‘These chaats are seriously good,’ I told my friends. We all burst into laughter. Not because it was a particularly clever pun (chaats are the Indian street food we were eating whilst… chatting), but because we all understood it.
And as three brown women who had grown up without having close brown friends, this was something we hadn’t experienced before. For the first time in our lives – and we were all in our 30s – we’d found friends who could understand us on levels that our non-brown friends just never could.
Growing up, I didn’t have friends who looked like me. I knew I wasn’t an anomaly – there were plenty of British Indians in London – but I just didn’t know any. In my North London primary school, all my best friends were Greek, and in secondary school, where our classes were organised according to postcodes, they were mainly Jewish.
Of course, there were some other British Indians in my schools, but circumstances meant they weren’t the people I connected with. And this kept on happening. At university, I did an English degree, with minimal brown people. And then I went into a career in journalism, novel-writing and screenwriting. All very white worlds.
It was only last year that things changed. I went to the book launch of a British Indian writer and realised that unlike my recent launch party, hers was filled with brown people. Her friends. I felt a pang of longing as I realised this was something I’d never had. I have plenty of relatives who look like me, but not a single friend. I was 32 years old, but I didn’t have any brown friends.
I came home with a newfound sense of purpose. It wasn’t too late. I could make new brown friends, and it suddenly hit me that I already knew some potentials. I’d recently created a book club in my local bookshop West End Lane Books, and some of the attendees were Indian.
A few were quite a bit older than me, but two were in their 30s. Like me, (and unlike a lot of other Indian women of the same age) they were unmarried. This felt like enough for a first friendship date, so I bit the bullet and suggested dinner.
That was the start of regular ‘chats over chaats’. It turned out that all three of us were starved of friendship with other brown women, and we relished in being able to talk about our different upbringings, cultural expectations, how it felt to be brown women on dating apps (not great) and the strange disconnect that comes from growing up in communities that aren’t your own. Not to mention how much we all adored Indian street food and were happy to travel for miles in search of the best chaats and chilli paneer.
I realised how healing it was to discuss things with them that my closest white friends couldn’t understand. I felt like crying when they validated my experiences of micro-aggressions and unconscious discrimination in workplaces. I even asked for their thoughts on the novel I was writing – I Wish We Weren’t Related – all about a British Indian woman who is forced to spend two weeks with the sisters she hates whilst doing Hindu grieving prayers for the dad she didn’t know she had.
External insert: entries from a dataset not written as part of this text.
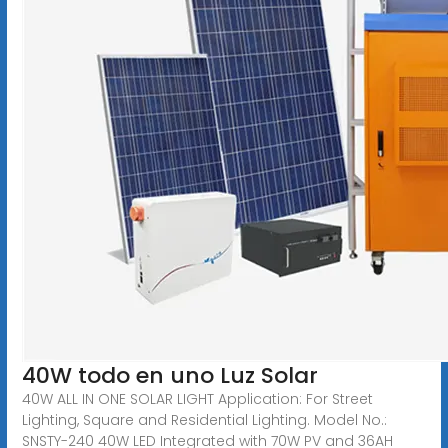
40W todo en uno Luz Solar
40W ALL IN ONE SOLAR LIGHT Application: For Street
Lighting, Square and Residential Lighting. Model No.:
SNSTY-240 40W LED Integrated with 70W PV and 36AH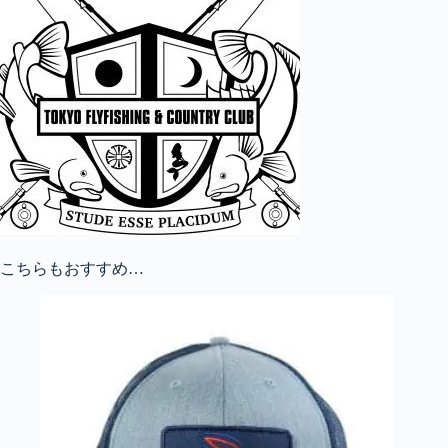
こちらもおすすめ…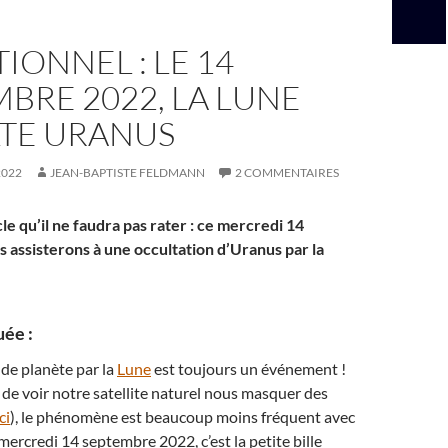
IONNEL : LE 14
BRE 2022, LA LUNE
TE URANUS
2022
JEAN-BAPTISTE FELDMANN
2 COMMENTAIRES
le qu’il ne faudra pas rater : ce mercredi 14
 assisterons à une occultation d’Uranus par la
ée :
de planète par la
Lune
est toujours un événement !
re de voir notre satellite naturel nous masquer des
ci
), le phénomène est beaucoup moins fréquent avec
mercredi 14 septembre 2022, c’est la petite bille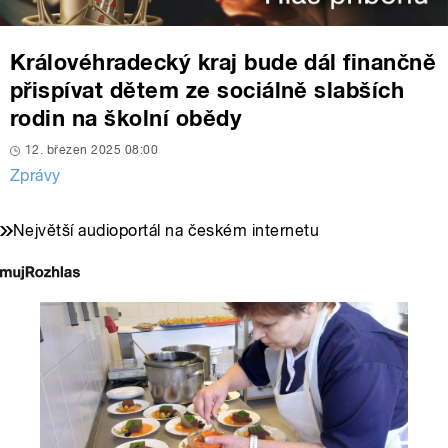
Královéhradecký kraj bude dál finančně
přispívat dětem ze sociálně slabších
rodin na školní obědy
12. březen 2025 08:00
Zprávy
Největší audioportál na českém internetu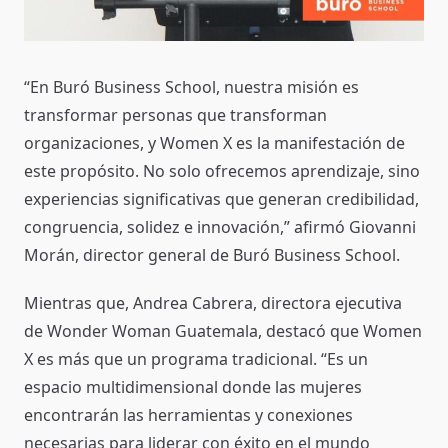
“En Buró Business School, nuestra misión es
transformar personas que transforman
organizaciones, y Women X es la manifestación de
este propósito. No solo ofrecemos aprendizaje, sino
experiencias significativas que generan credibilidad,
congruencia, solidez e innovación,” afirmó Giovanni
Morán, director general de Buró Business School.
Mientras que, Andrea Cabrera, directora ejecutiva
de Wonder Woman Guatemala, destacó que Women
X es más que un programa tradicional. “Es un
espacio multidimensional donde las mujeres
encontrarán las herramientas y conexiones
necesarias para liderar con éxito en el mundo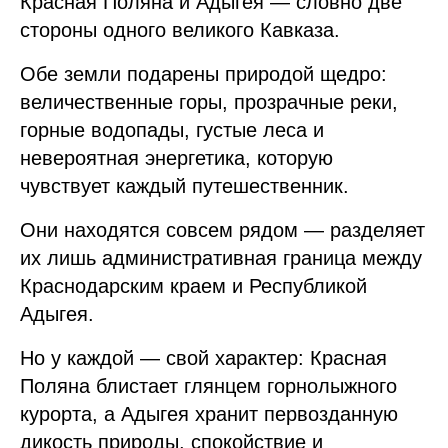
Красная Поляна и Адыгея — словно две
стороны одного великого Кавказа.
Обе земли подарены природой щедро:
величественные горы, прозрачные реки,
горные водопады, густые леса и
невероятная энергетика, которую
чувствует каждый путешественник.
Они находятся совсем рядом — разделяет
их лишь административная граница между
Краснодарским краем и Республикой
Адыгея.
Но у каждой — свой характер: Красная
Поляна блистает глянцем горнолыжного
курорта, а Адыгея хранит первозданную
дикость природы, спокойствие и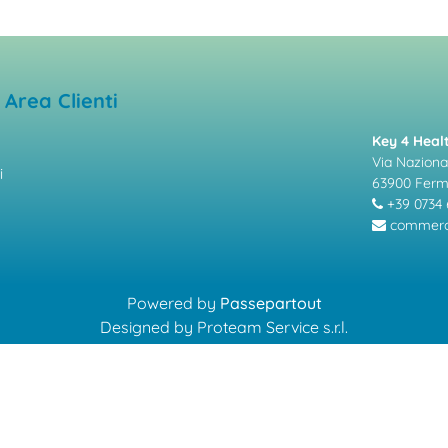
Area Clienti
Key 4 Healt
Via Nazional
i
63900 Fer
+39 0734 
commerci
Powered by
Passepartout
Designed by Proteam Service s.r.l.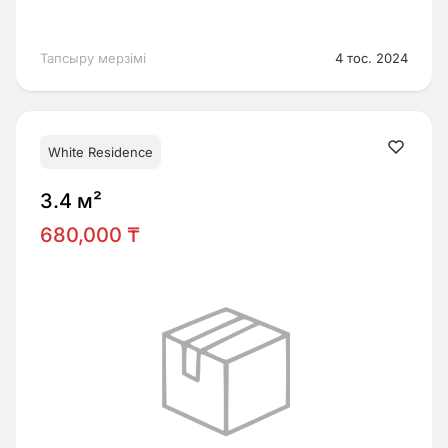
Тапсыру мерзімі
4 тос. 2024
White Residence
3.4 м²
680,000 ₸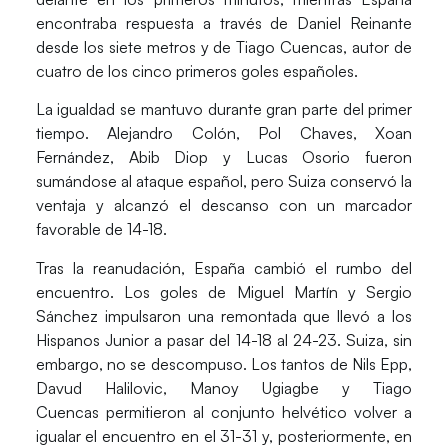
encontraba respuesta a través de
Daniel Reinante
desde los siete metros y de
Tiago Cuencas
, autor de
cuatro de los cinco primeros goles españoles.
La igualdad se mantuvo durante gran parte del primer
tiempo.
Alejandro Colón
,
Pol Chaves
,
Xoan
Fernández
,
Abib Diop
y
Lucas Osorio
fueron
sumándose al ataque español, pero Suiza conservó la
ventaja y alcanzó el descanso con un marcador
favorable de 14-18.
Tras la reanudación, España cambió el rumbo del
encuentro. Los goles de
Miguel Martín
y
Sergio
Sánchez
impulsaron una remontada que llevó a los
Hispanos Junior a pasar del 14-18 al 24-23. Suiza, sin
embargo, no se descompuso. Los tantos de
Nils Epp
,
Davud Halilovic
,
Manoy Ugiagbe
y
Tiago
Cuencas
permitieron al conjunto helvético volver a
igualar el encuentro en el 31-31 y, posteriormente, en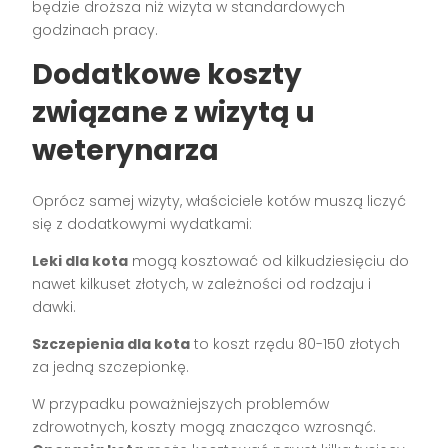
będzie droższa niż wizyta w standardowych
godzinach pracy.
Dodatkowe koszty
związane z wizytą u
weterynarza
Oprócz samej wizyty, właściciele kotów muszą liczyć
się z dodatkowymi wydatkami:
Leki dla kota
mogą kosztować od kilkudziesięciu do
nawet kilkuset złotych, w zależności od rodzaju i
dawki.
Szczepienia dla kota
to koszt rzędu 80-150 złotych
za jedną szczepionkę.
W przypadku poważniejszych problemów
zdrowotnych, koszty mogą znacząco wzrosnąć.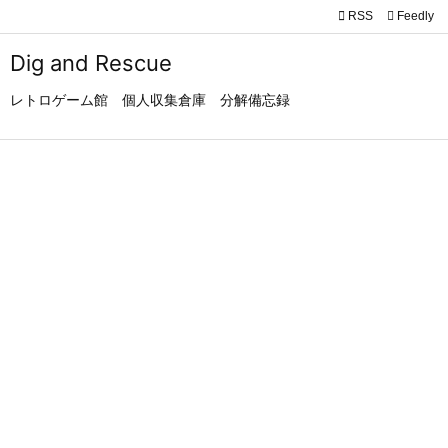

RSS
Feedly

メニュ
Dig and Rescue

レトロゲーム館 個人収集倉庫 分解備忘録
サイド

前へ

次へ

検索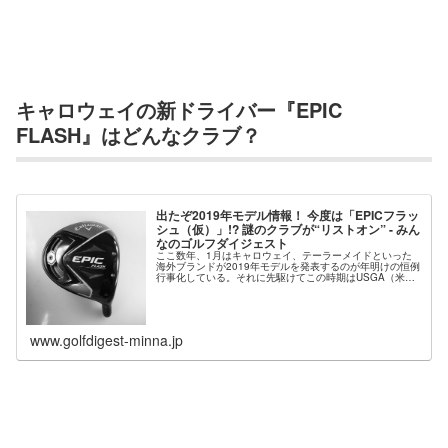
キャロウェイの新ドライバー『EPIC
FLASH』はどんなクラブ？
出たぞ2019年モデル情報！ 今度は「EPICフラッ
シュ（仮）」!? 謎のクラブが“リストオン” - みん
なのゴルフダイジェスト
ここ数年、1月はキャロウェイ、テーラーメイドといった
海外ブランドが2019年モデルを発表するのが年明けの恒例
行事化している。それに先駆けてこの時期はUSGA（米国
ゴルフ協会）の「適合リスト」に掲載されるのだが……今
日、キャロウェイの最新モデ...
www.golfdigest-minna.jp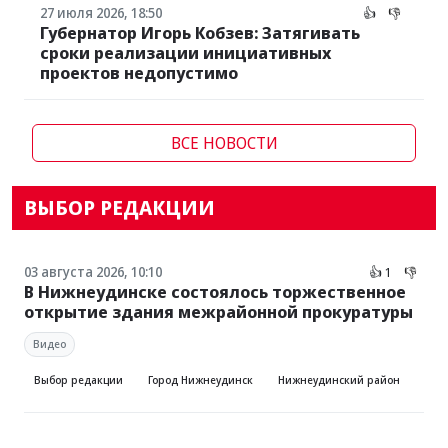
27 июля 2026, 18:50
👍
👎
Губернатор Игорь Кобзев: Затягивать
сроки реализации инициативных
проектов недопустимо
ВСЕ НОВОСТИ
ВЫБОР РЕДАКЦИИ
03 августа 2026, 10:10
👍 1
👎
В Нижнеудинске состоялось торжественное
открытие здания межрайонной прокуратуры
Видео
Выбор редакции
Город Нижнеудинск
Нижнеудинский район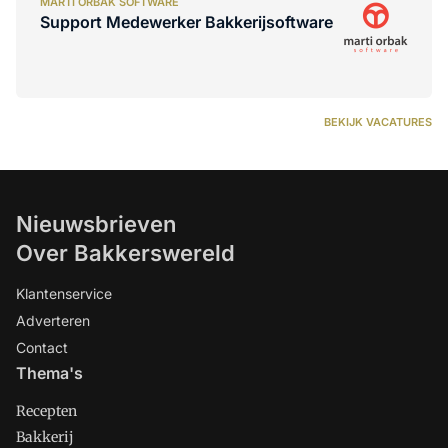
MARTI ORBAK SOFTWARE
Support Medewerker Bakkerijsoftware
BEKIJK VACATURES
Nieuwsbrieven
Over Bakkerswereld
Klantenservice
Adverteren
Contact
Thema's
Recepten
Bakkerij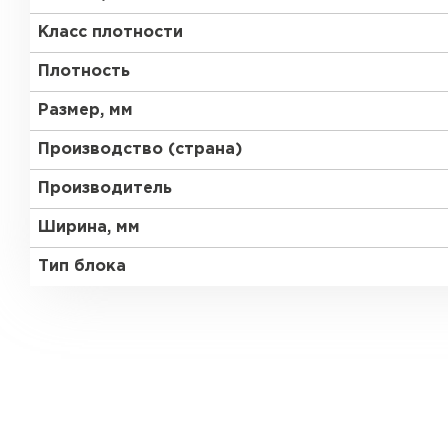
Класс плотности
Газобетон Забудова
Плотность
Размер, мм
Производство (страна)
Производитель
Ширина, мм
Тип блока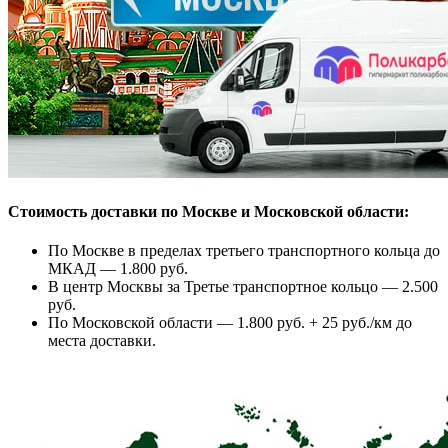
Стоимость доставки по Москве и Московской области:
По Москве в пределах третьего транспортного кольца до
МКАД — 1.800 руб.
В центр Москвы за Третье транспортное кольцо — 2.500
руб.
По Московской области — 1.800 руб. + 25 руб./км до
места доставки.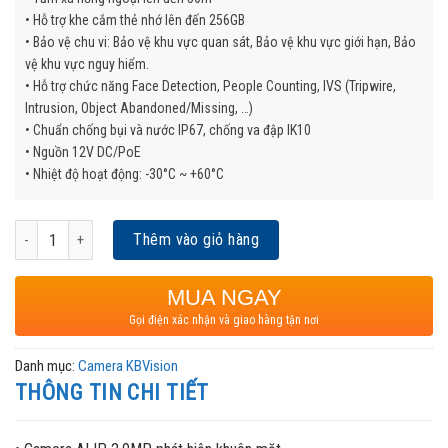
• Hỗ trợ khe cắm thẻ nhớ lên đến 256GB
• Bảo vệ chu vi: Bảo vệ khu vực quan sát, Bảo vệ khu vực giới hạn, Bảo
vệ khu vực nguy hiểm.
• Hỗ trợ chức năng Face Detection, People Counting, IVS (Tripwire,
Intrusion, Object Abandoned/Missing, …)
• Chuẩn chống bụi và nước IP67, chống va đập IK10
• Nguồn 12V DC/PoE
• Nhiệt độ hoạt động: -30°C ~ +60°C
Camera KBVISION KX-DAi2204N số lượng
Thêm vào giỏ hàng
MUA NGAY
Gọi điện xác nhận và giao hàng tận nơi
Danh mục:
Camera KBVision
THÔNG TIN CHI TIẾT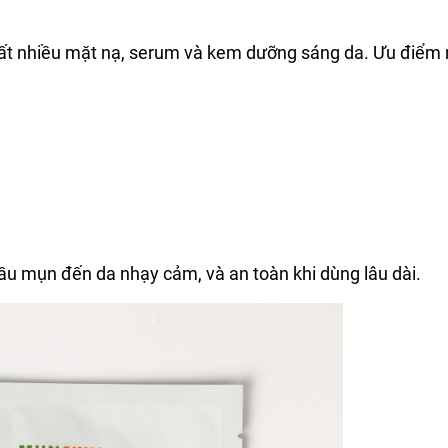
 rất nhiều mặt nạ, serum và kem dưỡng sáng da. Ưu điểm 
 dầu mụn đến da nhạy cảm, và an toàn khi dùng lâu dài.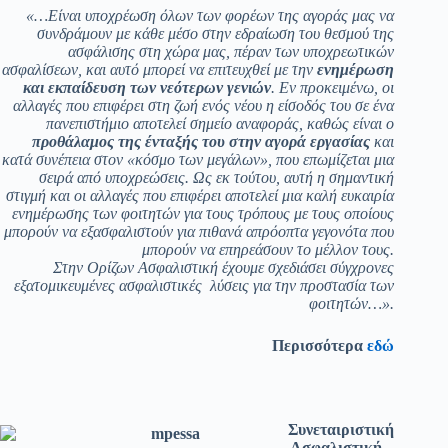
«…Είναι υποχρέωση όλων των φορέων της αγοράς μας να
συνδράμουν με κάθε μέσο στην εδραίωση του θεσμού της
ασφάλισης στη χώρα μας, πέραν των υποχρεωτικών
ασφαλίσεων, και αυτό μπορεί να επιτευχθεί με την
ενημέρωση
και εκπαίδευση των νεότερων γενιών
. Εν προκειμένω, οι
αλλαγές που επιφέρει στη ζωή ενός νέου η είσοδός του σε ένα
πανεπιστήμιο αποτελεί σημείο αναφοράς, καθώς είναι ο
προθάλαμος της ένταξής του στην αγορά εργασίας
και
κατά συνέπεια στον «κόσμο των μεγάλων», που επωμίζεται μια
σειρά από υποχρεώσεις. Ως εκ τούτου, αυτή η σημαντική
στιγμή και οι αλλαγές που επιφέρει αποτελεί μια καλή ευκαιρία
ενημέρωσης των φοιτητών για τους τρόπους με τους οποίους
μπορούν να εξασφαλιστούν για πιθανά απρόοπτα γεγονότα που
μπορούν να επηρεάσουν το μέλλον τους.
Στην Ορίζων Ασφαλιστική έχουμε σχεδιάσει σύγχρονες
εξατομικευμένες ασφαλιστικές λύσεις για την προστασία των
φοιτητών…».
Περισσότερα
εδώ
Συνεταιριστική
Ασφαλιστική
–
That book is coming out on July 6, and so many of those conversations we had informed those that my heroine Reeva has with her sisters, and her (brown) best friend Lakshmi. In a way, life is mirroring art, and I am proud to say that I’m now a 33-year-old woman with brown friends – and more keep on coming.
Recently, I made my first close male brown friend through a mutual friend. He’s a 38-year-old man who grew up in India, meaning his lived experiences are so different to mine – I often tell him I’m deeply jealous his formative years were spent in a country where brown was the norm – but we also have shared experiences that not everyone else gets. Like how it feels to have mixed-race relationships. And to have people think of us as less attractive purely because of our skin colour.
But also, (because this now seems to be my new standard for creating brown friendships), a shared deep appreciation of Indian street food.
I’m so grateful for these friendships. I still value my non-brown friends just as much as always, and many of them are like family to me. That love is always there. But it also feels like a huge gift to also have brown friends. F
or the first time, I have friends who know how it feels to grow up feeling like you never truly belonged – friends who understand the complexities of being judged on your skin colour, and the unique identity crisis that comes from being a brown person living in the UK. In a way, these friendships have healed a loneliness that for most of my life, I didn’t even know I had.